**Stored items from a collection**
--

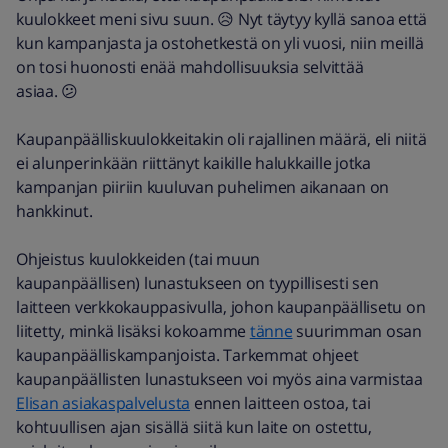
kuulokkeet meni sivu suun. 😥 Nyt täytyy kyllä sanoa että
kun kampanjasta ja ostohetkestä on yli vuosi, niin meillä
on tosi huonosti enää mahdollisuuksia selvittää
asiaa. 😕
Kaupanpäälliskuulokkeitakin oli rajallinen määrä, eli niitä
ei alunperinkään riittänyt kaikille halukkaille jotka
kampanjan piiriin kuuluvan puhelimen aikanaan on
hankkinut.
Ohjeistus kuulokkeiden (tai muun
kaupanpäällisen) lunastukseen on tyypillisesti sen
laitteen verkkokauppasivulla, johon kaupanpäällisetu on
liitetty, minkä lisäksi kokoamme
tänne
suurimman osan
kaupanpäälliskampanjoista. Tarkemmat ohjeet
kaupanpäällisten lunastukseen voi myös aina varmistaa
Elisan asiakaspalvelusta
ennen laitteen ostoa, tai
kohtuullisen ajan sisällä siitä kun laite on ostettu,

--

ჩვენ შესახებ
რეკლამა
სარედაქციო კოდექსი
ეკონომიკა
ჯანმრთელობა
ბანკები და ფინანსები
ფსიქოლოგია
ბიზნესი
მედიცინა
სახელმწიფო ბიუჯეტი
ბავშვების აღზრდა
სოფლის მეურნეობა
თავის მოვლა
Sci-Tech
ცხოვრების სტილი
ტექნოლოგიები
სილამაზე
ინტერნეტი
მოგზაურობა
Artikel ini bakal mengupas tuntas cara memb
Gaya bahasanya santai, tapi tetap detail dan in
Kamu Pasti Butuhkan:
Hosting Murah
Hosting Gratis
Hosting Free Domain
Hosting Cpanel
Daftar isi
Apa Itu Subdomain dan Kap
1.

--

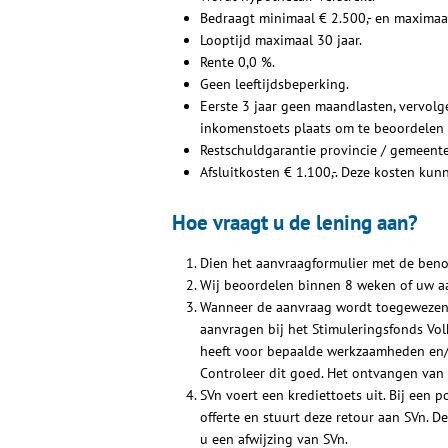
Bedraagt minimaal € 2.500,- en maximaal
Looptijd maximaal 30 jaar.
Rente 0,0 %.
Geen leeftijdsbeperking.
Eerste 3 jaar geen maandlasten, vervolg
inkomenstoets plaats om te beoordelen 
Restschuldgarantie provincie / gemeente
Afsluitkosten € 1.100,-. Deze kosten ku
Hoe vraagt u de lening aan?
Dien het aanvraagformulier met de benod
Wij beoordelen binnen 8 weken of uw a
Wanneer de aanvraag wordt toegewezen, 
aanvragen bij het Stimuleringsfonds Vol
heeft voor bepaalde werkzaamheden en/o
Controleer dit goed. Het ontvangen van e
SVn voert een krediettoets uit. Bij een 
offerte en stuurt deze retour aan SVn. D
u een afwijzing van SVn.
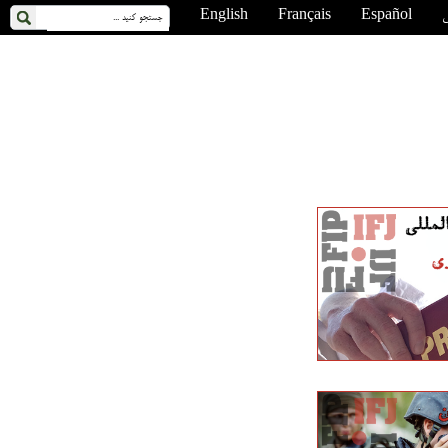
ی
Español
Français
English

--

**Task details**
Using the data above, repeat exactly the lines that begin at the line with "kuulokkeet meni sivu" and end at the line with "kohtuullisen ajan sisällä", both ends included.

**Answer for this exercise**
kuulokkeet meni sivu suun. 😥 Nyt täytyy kyllä sanoa että
kun kampanjasta ja ostohetkestä on yli vuosi, niin meillä
on tosi huonosti enää mahdollisuuksia selvittää
asiaa. 😕
Kaupanpäälliskuulokkeitakin oli rajallinen määrä, eli niitä
ei alunperinkään riittänyt kaikille halukkaille jotka
kampanjan piiriin kuuluvan puhelimen aikanaan on
hankkinut.
Ohjeistus kuulokkeiden (tai muun
kaupanpäällisen) lunastukseen on tyypillisesti sen
laitteen verkkokauppasivulla, johon kaupanpäällisetu on
liitetty, minkä lisäksi kokoamme
tänne
suurimman osan
kaupanpäälliskampanjoista. Tarkemmat ohjeet
kaupanpäällisten lunastukseen voi myös aina varmistaa
Elisan asiakaspalvelusta
ennen laitteen ostoa, tai
kohtuullisen ajan sisällä siitä kun laite on ostettu,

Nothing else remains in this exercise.